A WideOpenWest director reported the disposition of 182,282 shares of common stock in connection with the closing of a merger in which those shares were converted into the right to receive $5.20 per share in cash.
What happened to WideOpenWest common stock in the Bandit Parent LP merger?
At the effective time of the merger on December 31, 2025, each issued and outstanding share of WideOpenWest common stock was automatically converted into the right to receive $5.20 per share in cash, except for certain excluded and rollover shares and appraisal shares described in the merger agreement.
How many shares does the reporting person own after this WideOpenWest transaction?
Following the cash-out merger transaction, the reporting person reported beneficial ownership of 0 shares of WideOpenWest common stock.
What consideration did WideOpenWest shareholders receive in the merger?
Shareholders received $5.20 per share in cash, without interest and subject to required tax withholding, for each issued and outstanding share of WideOpenWest common stock at the effective time, subject to the specific exclusions and treatments outlined in the merger agreement.
What happened to the reporting person’s restricted stock awards in the WideOpenWest merger?

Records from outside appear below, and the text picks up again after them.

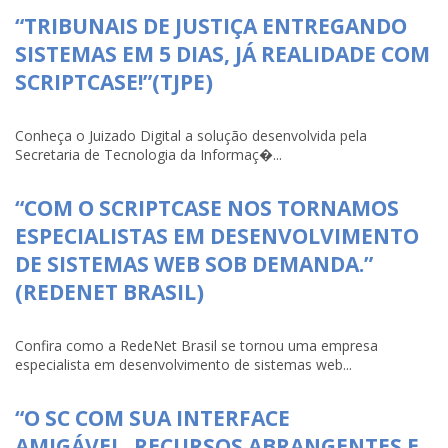
“TRIBUNAIS DE JUSTIÇA ENTREGANDO
SISTEMAS EM 5 DIAS, JÁ REALIDADE COM
SCRIPTCASE!”(TJPE)
Conheça o Juizado Digital a solução desenvolvida pela
Secretaria de Tecnologia da Informaç�...
“COM O SCRIPTCASE NOS TORNAMOS
ESPECIALISTAS EM DESENVOLVIMENTO
DE SISTEMAS WEB SOB DEMANDA.”
(REDENET BRASIL)
Confira como a RedeNet Brasil se tornou uma empresa
especialista em desenvolvimento de sistemas web...
“O SC COM SUA INTERFACE
AMIGÁVEL, RECURSOS ABRANGENTES E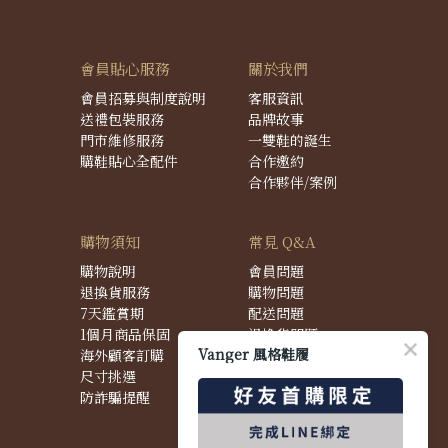
會員貼心服務
關於我們
會員招募與制度說明
客服資訊
送禮包裝服務
品牌故事
門市維修服務
一雙鞋的誕生
購鞋貼心全配件
合作邀約
合作夥伴/案例
購物須知
常見 Q&A
購物說明
會員問題
退換貨服務
購物問題
7天鑑賞期
配送問題
1個月商品保固
退換貨問題
Vanger 風格鞋履
海外顧客訂購
商品問題
尺寸挑選
防詐騙提醒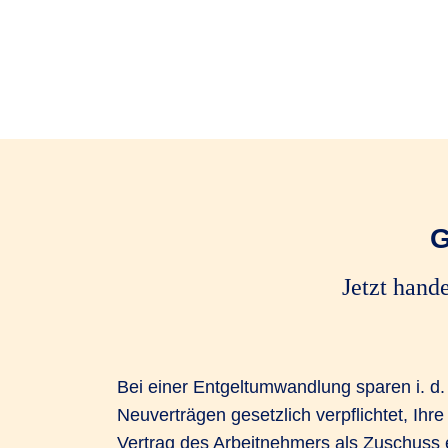
G
Jetzt hand
Bei einer Entgeltumwandlung sparen i. d.
Neuverträgen gesetzlich verpflichtet, Ih
Vertrag des Arbeitnehmers als Zuschuss e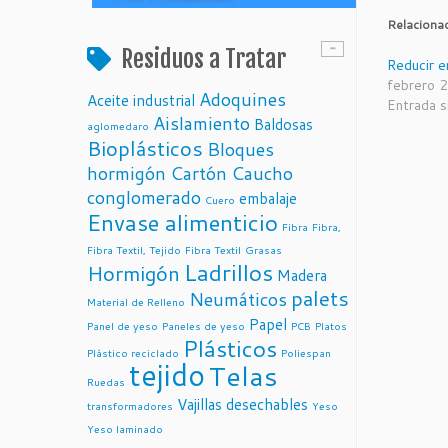
Relaciona
> Cuero
Residuos a Tratar
Reducir e
> Envases de uso alimenticio
Cuero fabricados con
febrero 
Adoquines
Aceite industrial
residuos de cultivos de
Entrada s
> Papel y Cartón
Papel de residuos
Aislamiento
piña – Piñatex
Baldosas
aglomedaro
agrícolas – Paperwise
> Madera
Bioplásticos
Bloques
Papel de residuos
agrícolas – Paperwise
Vajillas de residuos
hormigón
Cartón
Caucho
> Embalajes
Compraventa de
de la caña de azucar –
conglomerado
embalaje
Palets Industriales –
Cuero
Pacovis
Reciclaje de
Envase alimenticio
Lopez Carceller
Fibra
Fibra,
Neumáticos usados-
Vajillas y Bandejas de
Salmedima
Palets y envases
Fibra Textil, Tejido
Fibra Textil
Grasas
hojas de Palma –
Ladrillos
reciclados – Prieco
Hormigón
Pacovis
Madera
Papel de residuos
palets
Neumáticos
agrícolas – Paperwise
REFIBRA tejido
Evoware- Envases
Material de Relleno
sostenible de Lenzing
de uso alimenticio
Papel
Panel de yeso
Paneles de yeso
PCB
Platos
fabricados con Algas
Plásticos
TENCEL la fibra
Plástico reciclado
Poliespan
tejido
Telas
hecha de madera por
Ruedas
Lenzing
Vajillas desechables
transformadores
Yeso
Fibra textil a base de
Yeso laminado
madera – Metsä Fiber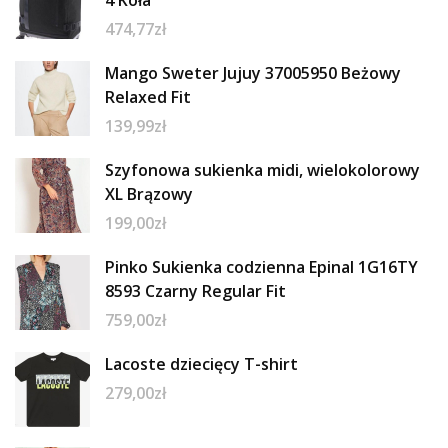
474,77
zł
Mango Sweter Jujuy 37005950 Beżowy
Relaxed Fit
139,99
zł
Szyfonowa sukienka midi, wielokolorowy
XL Brązowy
199,00
zł
Pinko Sukienka codzienna Epinal 1G16TY
8593 Czarny Regular Fit
759,00
zł
Lacoste dziecięcy T-shirt
279,00
zł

At the effective time, each outstanding restricted stock award held by the reporting person fully vested, was cancelled, and was converted into the right to receive the $5.20 per share cash merger consideration for each underlying share of common stock.
Who acquired WideOpenWest in this merger transaction?
WideOpenWest entered into a merger agreement with Bandit Parent, LP and its indirect wholly owned subsidiary Bandit Merger Sub, Inc., under which Bandit Merger Sub merged with and into WideOpenWest, and WideOpenWest became an indirect wholly owned subsidiary of Bandit Parent.